Proxying Python file-like objects for fun and profit

Categories: English Geeky Uncategorized

As part of a project I’m working on, I wanted to be able to do some “side processing” while writing to a file-like object. The processing is basically checksumming on-the-fly. I’m essentially doing something like:

source = get_a_readable_file_like_object()
destination = get_a_writable_file_like_object()

destination.write(source.read())

what I’d like is to be able to also get the data read from source and use hashlib’s update mechanism to get a checksum of the object. The easiest way to do it would be using temporary storage (an actual file or a StringIO), but I’d prefer to avoid that since the files can be quite large.

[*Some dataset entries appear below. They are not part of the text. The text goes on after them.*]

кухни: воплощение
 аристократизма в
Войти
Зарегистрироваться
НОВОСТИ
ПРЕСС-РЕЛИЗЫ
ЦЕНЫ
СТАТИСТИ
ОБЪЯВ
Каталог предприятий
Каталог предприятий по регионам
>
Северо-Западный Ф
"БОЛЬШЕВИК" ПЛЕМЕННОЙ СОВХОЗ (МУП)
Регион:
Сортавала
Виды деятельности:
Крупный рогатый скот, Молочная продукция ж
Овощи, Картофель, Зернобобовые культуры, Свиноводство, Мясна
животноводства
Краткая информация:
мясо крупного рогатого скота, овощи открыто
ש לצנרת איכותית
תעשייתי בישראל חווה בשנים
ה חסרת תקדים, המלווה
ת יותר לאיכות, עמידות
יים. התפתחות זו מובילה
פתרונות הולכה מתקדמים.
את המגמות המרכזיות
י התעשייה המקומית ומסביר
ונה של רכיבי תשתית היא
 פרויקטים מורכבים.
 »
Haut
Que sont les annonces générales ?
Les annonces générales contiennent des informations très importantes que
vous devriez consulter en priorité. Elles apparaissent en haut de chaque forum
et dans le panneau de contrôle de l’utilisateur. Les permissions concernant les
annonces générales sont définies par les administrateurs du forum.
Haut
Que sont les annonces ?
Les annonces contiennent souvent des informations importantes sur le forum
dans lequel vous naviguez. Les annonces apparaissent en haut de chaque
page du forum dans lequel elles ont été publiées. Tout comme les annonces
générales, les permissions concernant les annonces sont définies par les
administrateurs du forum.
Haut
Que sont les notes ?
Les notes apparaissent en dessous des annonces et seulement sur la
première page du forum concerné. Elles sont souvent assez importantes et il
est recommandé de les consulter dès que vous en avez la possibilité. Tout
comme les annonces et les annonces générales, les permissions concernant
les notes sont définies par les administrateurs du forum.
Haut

The second way to do it is to read the source twice. But since that may come from a network, it makes no sense to read it twice just to get the checksum. A third way would be to have destination be a file-like derivative that updates an internal hash with each read block from source, and then provides a way to retrieve the hash.

Instead of creating my own file-like where I’d mostly be “passing through” all the calls to the underlying destination object (which incidentally also writes to a network resource), I decided to use padme which already should do most of what I need. I just needed to unproxy a couple of methods, add a new method to retrieve the checksum at the end, and presto.

A first implementation looks like this:

#!/usr/bin/python
from __future__ import print_function
import urllib2 as requestlib
import hashlib
import padme

class sha256file(padme.proxy):
    @padme.unproxied
    def __init__(self, *args, **kwargs):
        self.hash = hashlib.new('sha256')
        return super(sha256file, self).__init__()

    @padme.unproxied
    def write(self, data):
        self.hash.update(data)
        return super(sha256file, self).write(data)

    @padme.unproxied
    def getsha256(self):
        return self.hash.hexdigest()

url = "http://www.canonical.com"
request = requestlib.Request(url)

reader = requestlib.urlopen(request)
with open("output.html", "wb") as destfile:
    proxy_destfile = sha256file(destfile)
    for read_chunk in reader:
        proxy_destfile.write(read_chunk)
print("SHA256 is {}".format(proxy_destfile.getsha256()))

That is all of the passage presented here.